'Kağıt üzerinde kredi faizleri düşse bile, bankalar...'
Murat Muratoğlu, Merkez Bankası'nın faiz kararını yorumladı.
Sözcü yazarı Murat Muratoğlu, "Ülke ekonomilerini düzeltmek Merkez Bankası kararlarıyla olsaydı, dünyada ekonomisi kötü ülke kalmazdı!" yorumunda bulundu.
Merkez Bankası politika faizinin yüzde 19,75’ten yüzde 16,50’ye indirilmesine karar verdi. Banka faizleri 325 baz puan indirdi. Böylece Merkez Bankası son bir buçuk ayda faizleri 750 puan düşürmüş oldu.
Muratoğlu, bugünkü "Faiz düşürmekle olsaydı!" başlıklı yazısında şu ifadeleri kullandı:
Merkez Bankası politika faizlerini 325 baz puan indirdi. Sebebi neydi? Politika faizi Merkez Bankası'nın bankalar ile arasında kullanılan faiz… Vatandaşı ilgilendiren bir faiz değil!
Geçen yıl Temmuz ayında Merkez Bankası'nın politika faizi yüzde 17.75 seviyesindeyken, ülkede geçerli faiz 20.50'deydi… Zira sonrasında iş koptu!
★★★
İleriye yönelik indirimlerde daha temkinli olacağına yönelik açıklamaları piyasa sevdi. Zira bu indirim beklentiler dâhilindeydi.
Şahsi merakım; karar günler öncesinde saray tarafından tebliğ edildiği halde Merkez Bankası karar alıcılarının toplantı süresince ne yaptıkları? Muhtemelen cep telefonları ile oynandı!
★★★
Peki, beklentiler dahilinde olsa da faizler neden bu kadar yüksek oranlı düşürüldü? Kredi faizleri düşsün, borçlanma maliyeti azalsın, alışveriş canlansın, büyüme hızlansın! Ekonomik durgunluk nedeniyle şirketlerin durumu her geçen gün daha da kötüye gidiyor. Bunun sona ermesi için piyasaların açılması gerekiyor. Maalesef, hükümet sorunu sadece faizlerden ibaret sanıyor!
★★★
Ülke ekonomilerini düzeltmek Merkez Bankası kararlarıyla olsaydı, dünyada ekonomisi kötü ülke kalmazdı!
Elektrik üretici ve dağıtıcıları için açıklanan 12-13 milyar dolarlık batık, malumunuz. Sahi, ödemeyi kim yapmıyor?
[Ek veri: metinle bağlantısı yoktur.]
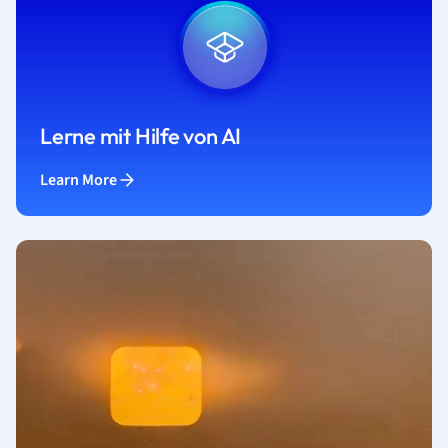
Lerne mit Hilfe von AI
Learn More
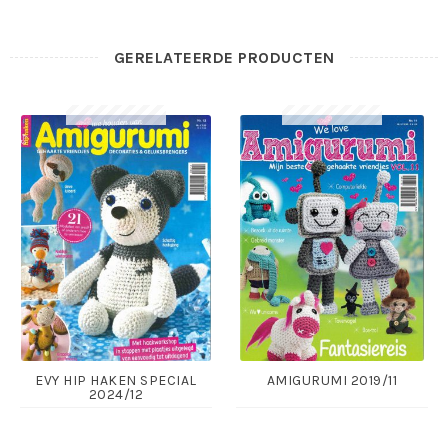
GERELATEERDE PRODUCTEN
EVY HIP HAKEN SPECIAL
AMIGURUMI 2019/11
2024/12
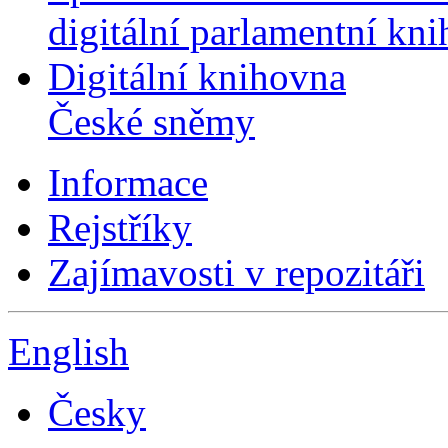
digitální parlamentní kn
Digitální knihovna
České sněmy
Informace
Rejstříky
Zajímavosti v repozitáři
English
Česky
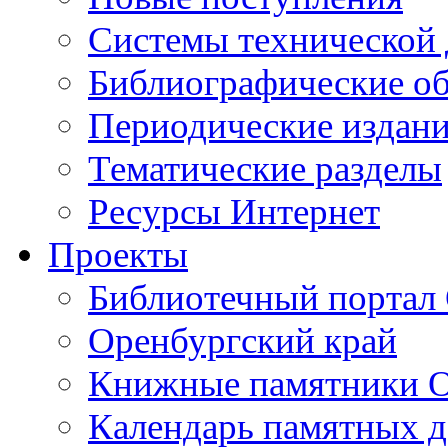
Cистемы технической
Библиографические о
Периодические издан
Тематические разделы
Ресурсы Интернет
Проекты
Библиотечный портал 
Оренбургский край
Книжные памятники О
Календарь памятных д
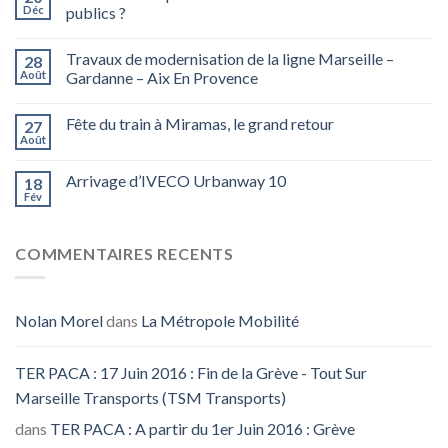
Déc
publics ?
Travaux de modernisation de la ligne Marseille –
28
Août
Gardanne – Aix En Provence
Fête du train à Miramas, le grand retour
27
Août
Arrivage d’IVECO Urbanway 10
18
Fév
COMMENTAIRES RECENTS
Nolan Morel
dans
La Métropole Mobilité
TER PACA : 17 Juin 2016 : Fin de la Grève - Tout Sur
Marseille Transports (TSM Transports)
dans
TER PACA : A partir du 1er Juin 2016 : Grève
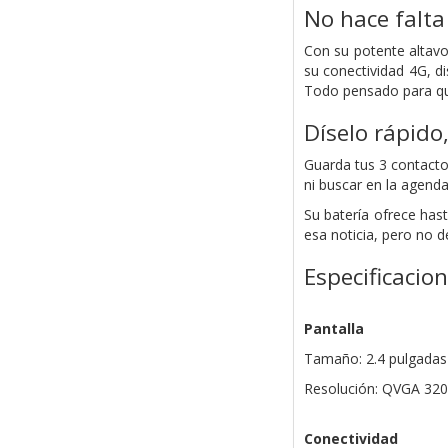
No hace falta 
Con su potente altavo
su conectividad 4G, d
Todo pensado para qu
Díselo rápido
Guarda tus 3 contacto
ni buscar en la agend
Su batería ofrece has
esa noticia, pero no d
Especificacio
Pantalla
Tamaño: 2.4 pulgadas
Resolución: QVGA 320 
Conectividad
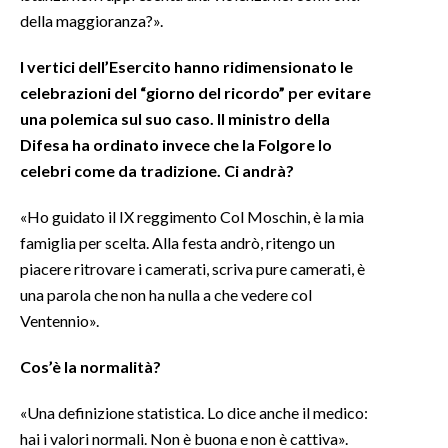
della maggioranza?».
I vertici dell’Esercito hanno ridimensionato le
celebrazioni del “giorno del ricordo” per evitare
una polemica sul suo caso. Il ministro della
Difesa ha ordinato invece che la Folgore lo
celebri come da tradizione. Ci andrà?
«Ho guidato il IX reggimento Col Moschin, è la mia
famiglia per scelta. Alla festa andrò, ritengo un
piacere ritrovare i camerati, scriva pure camerati, è
una parola che non ha nulla a che vedere col
Ventennio».
Cos’è la normalità?
«Una definizione statistica. Lo dice anche il medico:
hai i valori normali. Non è buona e non è cattiva».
Merkez Bankası'nın politika faizi başka, piyasa faizi başka, kredi vermenin koşulları bambaşka! Kağıt üzerinde kredi faizleri düşse bile, bankalar hangi kaynaklarını krediye yönlendirecekler?
★★★
Düşen faiz oranlarıyla üretim mi çoğalacak? Hayır! İhracat mı katlayacak? Hayır! İnsanların gelirleri mi artacak? Devlet harcamalarını mı kısacak? Hayır? Bütçe açığı mı kapanacak? Hayır!
Nitekim kimse politika faizinin seviyesiyle ilgilenmiyor, herkes dövize etkisini merak ediyordu. O cephe için de gerekli önlemler alındı. Faizler düşürülürken kim dolar satıyor da düşüyor sorusunun cevabı; Ortada “gerçek bir piyasa” olmadığı!
★★★
Yabancı sermaye kuruduğu için sermaye giriş çıkışlarının kur üzerindeki etkisi sınırlı. Türkiye piyasası, serbest piyasayı disipline etmeye çalışınca kendi haline bırakıldı. Finansal ortamdan korkan yabancılar zaten ülkeyi terk etti.
İktidarın derdi piyasa verileriyle oynayıp ağır bir illüzyon etkisi yaratıp durumu toparlayamasa da günü kurtarmak.
★★★
Burada esas sorulması gereken soru, eylül ve ekim ayları enflasyon geriliyor gibi görünecek olsa da sonraki aylarda İstatistik Kurumu ağzıyla kuş tutsa yükselecek. Kağıt üzerinde oynamalar fayda etmeyecek.
Mevcut israf ortamında, enflasyon tekrar artmaya başladığında, düşürülen faizler yeterli kalmayınca, tekrar faiz artırabilecekler mi? O'nu ikna edebilecekler mi?